**REQUIRED WORK**
Every line of the entries below from the one containing "PS: Una sugerencia nada más a los lectores de" to the one containing "hasta llegar a la página 27.", both ends included, must be written out exactly. No other line belongs in the answer.

**STORED DATA**
┄┄┄┄┄┄┄┄┄┄┄┄┄┄┄┄┄┄┄┄
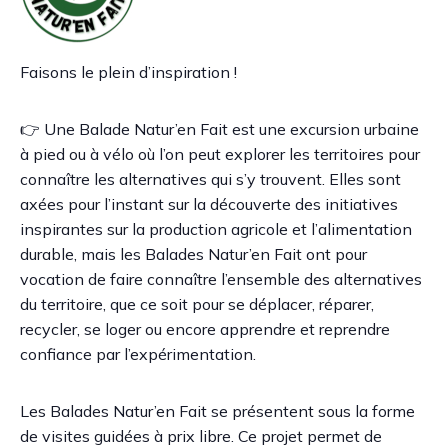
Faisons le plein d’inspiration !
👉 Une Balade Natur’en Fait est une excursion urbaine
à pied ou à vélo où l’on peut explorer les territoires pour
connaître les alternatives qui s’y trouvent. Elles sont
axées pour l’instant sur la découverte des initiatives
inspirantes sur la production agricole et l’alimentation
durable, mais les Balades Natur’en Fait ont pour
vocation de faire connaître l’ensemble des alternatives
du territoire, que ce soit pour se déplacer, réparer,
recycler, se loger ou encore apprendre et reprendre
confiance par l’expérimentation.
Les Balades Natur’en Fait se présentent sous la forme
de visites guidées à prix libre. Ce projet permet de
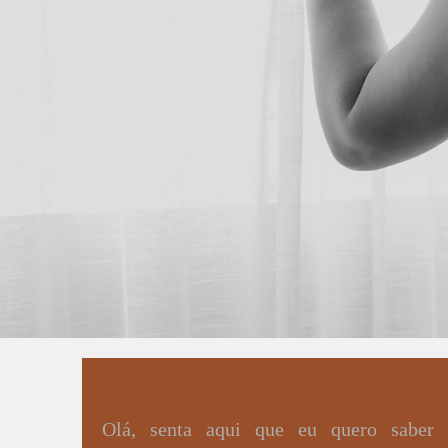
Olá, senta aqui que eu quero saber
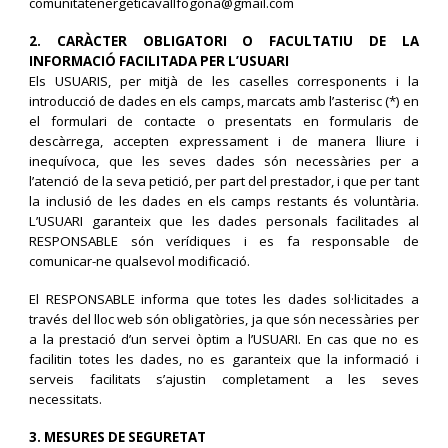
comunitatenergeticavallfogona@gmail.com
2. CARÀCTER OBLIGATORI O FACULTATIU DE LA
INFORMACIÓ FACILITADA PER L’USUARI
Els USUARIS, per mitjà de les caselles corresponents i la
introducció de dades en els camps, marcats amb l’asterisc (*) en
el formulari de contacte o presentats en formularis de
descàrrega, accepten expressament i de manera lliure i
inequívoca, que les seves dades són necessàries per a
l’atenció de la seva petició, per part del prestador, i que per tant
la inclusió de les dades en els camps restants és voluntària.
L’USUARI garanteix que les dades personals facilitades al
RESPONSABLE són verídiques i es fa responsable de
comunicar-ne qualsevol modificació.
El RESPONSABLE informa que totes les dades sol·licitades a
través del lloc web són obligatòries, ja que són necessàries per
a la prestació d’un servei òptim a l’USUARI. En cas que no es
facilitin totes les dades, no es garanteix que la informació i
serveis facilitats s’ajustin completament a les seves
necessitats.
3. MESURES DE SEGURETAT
┄┄┄┄┄┄┄┄┄┄┄┄┄┄┄┄┄┄┄┄
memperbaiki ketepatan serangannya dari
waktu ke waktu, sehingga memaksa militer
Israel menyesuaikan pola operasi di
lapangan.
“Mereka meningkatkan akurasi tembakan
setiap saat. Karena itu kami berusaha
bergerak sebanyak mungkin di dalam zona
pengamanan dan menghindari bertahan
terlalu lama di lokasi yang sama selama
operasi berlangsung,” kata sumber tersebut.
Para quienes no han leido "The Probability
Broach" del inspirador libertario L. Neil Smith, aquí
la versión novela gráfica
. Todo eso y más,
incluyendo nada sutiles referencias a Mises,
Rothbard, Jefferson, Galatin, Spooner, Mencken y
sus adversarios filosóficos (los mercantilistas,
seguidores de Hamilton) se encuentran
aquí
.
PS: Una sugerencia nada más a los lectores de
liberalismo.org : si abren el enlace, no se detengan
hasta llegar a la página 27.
┄┄┄┄┄┄┄┄┄┄┄┄┄┄┄┄┄┄┄┄
**YOUR RESPONSE**
PS: Una sugerencia nada más a los lectores de
liberalismo.org : si abren el enlace, no se detengan
hasta llegar a la página 27.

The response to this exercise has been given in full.